US general optimistic about tripartite coordination: Operation on both sides of border
WASHINGTON, Nov 19: The United States and Pakistan are working on a strategy to squeeze Taliban and Al Qaeda militants from both sides of the Afghan border and eliminate them, says a senior US general.
Gen David D. McKiernan, who commands US and Nato forces in Afghanistan, said he was “cautiously optimistic” about this growing tripartite coordination among coalition forces, the Afghan national army, and the Pakistani military.
The statement, given during a power-point presentation at a Washington think-tank on Tuesday, indicated that the sudden increase in US air raids into the tribal, and now into settled, areas of Pakistan were part of this tripartite strategy to end insurgency.
Gen McKiernan said that operations conducted by the Pakistani military and Frontier Corps would force Taliban to remain on the Afghan side this winter. “And we are going to try to close with and destroy or eliminate those insurgent groups on the Afghan side of the border throughout the winter,” he said. “We are not going into a winter lowering of our tempo of operations.”
The general said there were indications that increased Pakistani security operations along its border were already having some effect on insurgents who took refuge in Pakistan and did their fighting mainly in Afghanistan.
He said that during a recent visit to Islamabad, he realised that there’s a need for reviewing US policy towards Pakistan because even senior Pakistani politicians had doubts about the American presence in the region.
He recalled that he met a group of 70 parliamentarians last week at the residence of the US ambassador in Islamabad and concluded that “we have a lot of work to do on the non-kinetic information perception side to work with leaders in Pakistan”.
“A couple of the questions I got were why did you Americans come to Afghanistan when it was so peaceful before you got there? … and then another one was we understand that you’ve invited a thousand Indian soldiers to serve in Afghanistan by Christmas.”
He added: “Some of you are looking at me like you believe that. But no, that's not true.”
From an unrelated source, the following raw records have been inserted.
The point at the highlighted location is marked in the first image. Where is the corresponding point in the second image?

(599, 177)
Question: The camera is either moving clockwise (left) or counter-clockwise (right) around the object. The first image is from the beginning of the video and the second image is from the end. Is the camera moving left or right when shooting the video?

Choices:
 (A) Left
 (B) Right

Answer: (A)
This misperception, he acknowledged, showed that “we have a lot of work to do in a regional approach working with Pakistan, not just military to military, civilian to civilian, military to civilian as well”.
The general also advised Washington to adopt a regional approach to end violence in Afghanistan.
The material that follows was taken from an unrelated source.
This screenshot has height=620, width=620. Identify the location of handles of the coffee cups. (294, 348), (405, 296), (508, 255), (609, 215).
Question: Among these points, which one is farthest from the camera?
“This is a regional problem (and) will also require a regional approach to get to regional answers,” he said. “And specifically I look at Afghanistan and Pakistan as a regional problem set.”
Besides Pakistan, the Afghan neighbourhood also included India, China, Russia and Iran, the general added.
Gen McKiernan said that during the last six months he had seen a shift in thinking at the senior levels in Pakistan that this insurgency was a problem that threatens the very existence of Pakistan. And that they have to deal with it perhaps in ways that they didn’t contemplate a few years ago on their side of the border.
“And so I see willingness and a capacity although they have a long way to go to conduct counterinsurgency operations on the Pak side of the border,” he added.
Gen McKiernan said that a group of Taliban insurgents known as the Quetta Shura operated from Balochistan but it did not have the capacity to band together with other groups and launch a major offensive inside Afghanistan.
“What I find is the Taliban are very much localised, regionalised, syndicated. They have fault lines between different groupings inside the Taliban.”
“Most of the senior leadership of the Taliban operates from safe havens in Pakistan. They don’t come across the border in Afghanistan because they don’t feel too secure,” he added.